Continuum may also be prototyping a training programme of their own through its Client Facing Consultant position. Not entirely sure, but 6-months of training via a 3rd-party consultuncy followed by an intentional poach (Continuum –> 3rd party) could be an interesting model.

Talks

I found the spread of talks fantastic. At least amongst the talks I attended…
Type Percentage (%)
Tools 40
War story 30
Skills 20
Under the hood 10

Tools

Tools talks were the most common. They covered ‘non-brand name’ and upcoming tools with emerging communities.
Attend/watch if:
(i) You want to learn about specific tools that may be applicable to your problem.
(ii) You want to collaborate on extending / adopting new tools.

War story

These talks gave the horrifying and nitty-grity details of a specific problem the speaker faced, and how they went about solving it (including gotcha’s and failures).
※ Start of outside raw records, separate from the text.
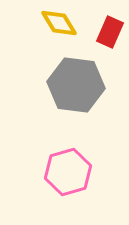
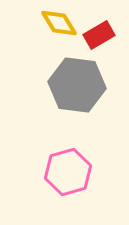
red rectangle: moved 11 px left, 3 px down; rotated 36 degrees clockwise
gray hexagon: moved 1 px right
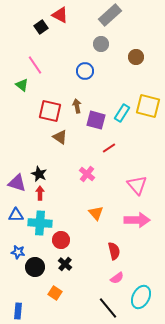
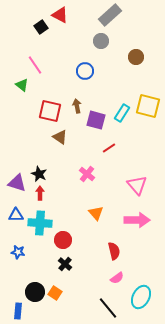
gray circle: moved 3 px up
red circle: moved 2 px right
black circle: moved 25 px down
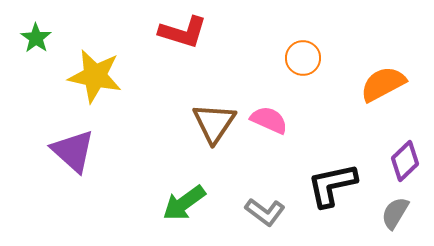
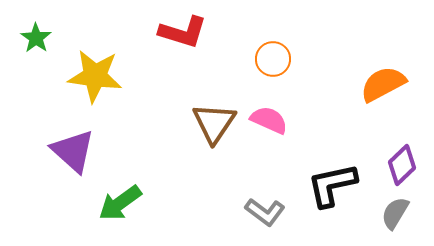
orange circle: moved 30 px left, 1 px down
yellow star: rotated 4 degrees counterclockwise
purple diamond: moved 3 px left, 4 px down
green arrow: moved 64 px left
The focus isn’t ‘wow, look at me’; but rather, this was some B.S., and I want no one to go through what I went through ever again.
  • Paul Agapow: Don’t use ‘big data’ tools when simpler solutions will do, particularly in the life sciences.
Attend/watch if:
(i) You want help with the problems you are immediately facing
(ii) You want exposure to problems you’ve never thought-of.

Skills

These were high-level talks that focused more on skills and knowledge than specific tools.
  • Ian Ozdvald: Writing code for you is only the begining, lets see what it takes to push a Bloomberg model to production.
Attend/watch if:
(i) You want to learn what you need to know in a new area.
(ii) You want an overview of a topic you’ve never heard of.
(iii) You want to chat with the speaker about specific War Stories, after the talk.

Under the hood

These talks focused on low-level implementation details of numpy, pandas, Cython, Numba, etc with a particular focus on performance and appropriateness. Personally, I found these talks the most useful. Where else can one gather such concentrated information from the mouth of the open-source contributors.
  • Russel Winder: If you want performance, use Python as a glue-language, and write your computationally intensive functions in a ‘real’ language.
  • Jeff Reback: In pandas, think about idioms and built-in vectorization to get the most out of your code (then write in a ‘real’ language if you still need to go faster).
  • James Powell: Why does writing good numpy feel so different than writing good Python: because the styles have diverged, and will probably continue to do so.
Attend/watch if:
(i) You want a fire-hose of information about low-level topics.
(ii) You want to know how the ‘magic’ happens.

Take-home

This is very much a conference focused on solutions. If you have a problem, don’t be shy!. Ask around, and there will be people there that have faced similar problems, eager to help.
As for me, I look forward to attending next year!